Where WorkSafe considers that another agency is best placed, we will engage with them. As part of a collaborative regulatory approach, we will also consider whether there are any work health and safety  matters that may not be resolved by the actions of another agency. Where that is the case, WorkSafe will consider whether collaborative or parallel regulatory intervention is required.

The intent of this position is to ensure that any intervention is being carried out by the agency best placed to influence. expectations on PCBUs continue to be set by the responsible regulator.

As the primary work health and safety regulator, WorkSafe may intervene in any matter that falls within the scope of HSWA or other legislation that WorkSafe is responsible for (unless it is covered by a designation).
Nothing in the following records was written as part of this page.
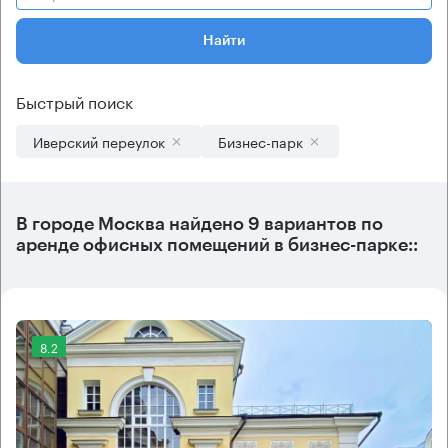
Найти
Быстрый поиск
Иверский переулок
Бизнес-парк
В городе Москва найдено
9 вариантов
по
аренде офисных помещений в бизнес-парке::
8.2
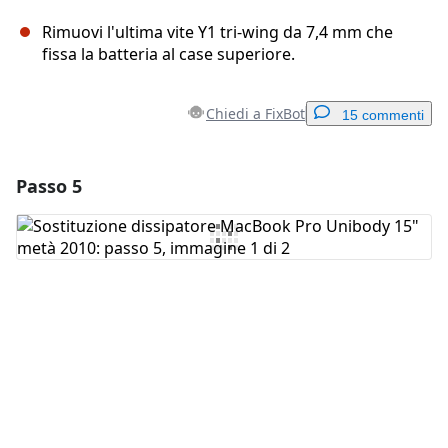
Rimuovi l'ultima vite Y1 tri-wing da 7,4 mm che
fissa la batteria al case superiore.
Chiedi a FixBot
15 commenti
Passo 5
Aggiungi un commento
Aggiungi Commento
Annulla
Pubblica commento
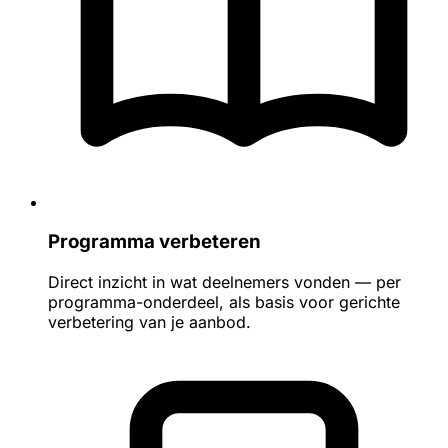
Programma verbeteren
Direct inzicht in wat deelnemers vonden — per
programma-onderdeel, als basis voor gerichte
verbetering van je aanbod.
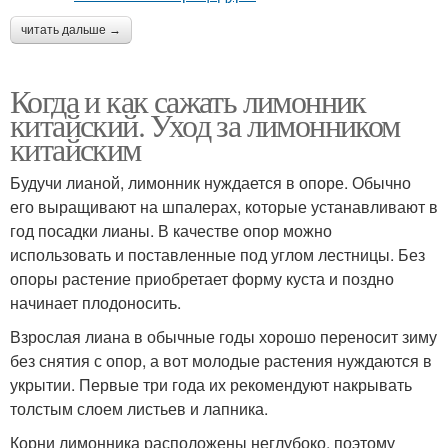
читать дальше →
Когда и как сажать лимонник
китайский. Уход за лимонником
китайским
Будучи лианой, лимонник нуждается в опоре. Обычно
его выращивают на шпалерах, которые устанавливают в
год посадки лианы. В качестве опор можно
использовать и поставленные под углом лестницы. Без
опоры растение приобретает форму куста и поздно
начинает плодоносить.
Взрослая лиана в обычные годы хорошо переносит зиму
без снятия с опор, а вот молодые растения нуждаются в
укрытии. Первые три года их рекомендуют накрывать
толстым слоем листьев и лапника.
Корни лимонника расположены неглубоко, поэтому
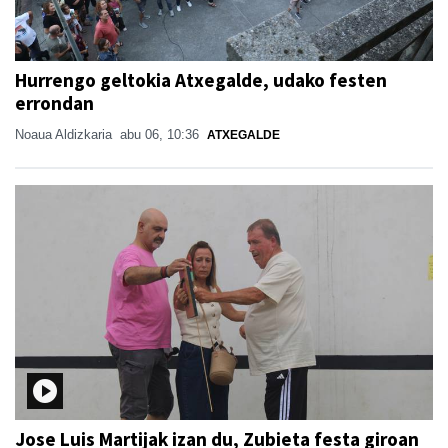
Hurrengo geltokia Atxegalde, udako festen
errondan
Noaua Aldizkaria
abu 06, 10:36
ATXEGALDE
Jose Luis Martijak izan du, Zubieta festa giroan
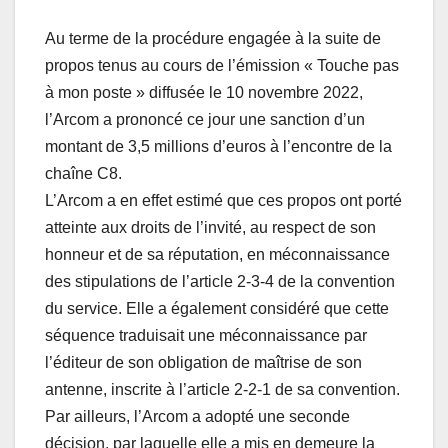
Au terme de la procédure engagée à la suite de
propos tenus au cours de l’émission « Touche pas
à mon poste » diffusée le 10 novembre 2022,
l’Arcom a prononcé ce jour une sanction d’un
montant de 3,5 millions d’euros à l’encontre de la
chaîne C8.
L’Arcom a en effet estimé que ces propos ont porté
atteinte aux droits de l’invité, au respect de son
honneur et de sa réputation, en méconnaissance
des stipulations de l’article 2-3-4 de la convention
du service. Elle a également considéré que cette
séquence traduisait une méconnaissance par
l’éditeur de son obligation de maîtrise de son
antenne, inscrite à l’article 2-2-1 de sa convention.
Par ailleurs, l’Arcom a adopté une seconde
décision, par laquelle elle a mis en demeure la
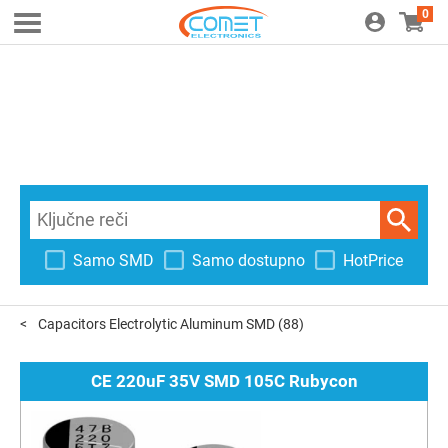
0
Samo SMD
Samo dostupno
HotPrice
Capacitors Electrolytic Aluminum SMD
(88)
CE 220uF 35V SMD 105C Rubycon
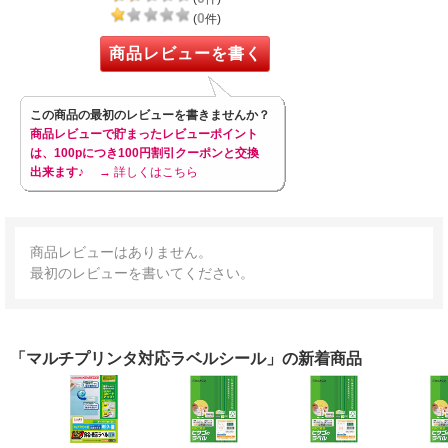
0
(
件)
商品レビューを書く
この商品の最初のレビューを書きませんか？
商品レビューで貯まったレビューポイント
は、100pにつき100円割引クーポンと交換
出来ます♪
→ 詳しくはこちら
商品レビューはありません。
最初のレビューを書いてください。
「マルチプリンタ対応ラベルシール」の新着商品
WorkSafe may also revisit any matter where we have previously decided not to intervene depending on the circumstances (for example, if new information is uncovered).

Agreements and Memoranda of Understanding

Where WorkSafe has significant interaction with another agency, it may be appropriate to set up an agreement or Memorandum of Understanding to guide those interactions, balance the priorities of both organisations, and to ensure that any potential gaps or overlaps are accounted for. These agreements will take this position into account.

[1] The term ‘Intervene’ covers the full range of WorkSafe’s activities, from investigations and prosecutions to guidance and educational campaigns.

[2] For the purposes of this document, ‘agency’ means any core government department, Crown entity/Agent other than WorkSafe or oversight body that is empowered by legislation to monitor compliance and carry out enforcement activities.

[3] A ‘Person Conducting a Business or Undertaking’ has a number of duties under HSWA.

[4] WorkSafe also has responsibilities under the Hazardous Substances and New Organisms Act 1996, the Electricity Act 1992 and the Gas Act 1992.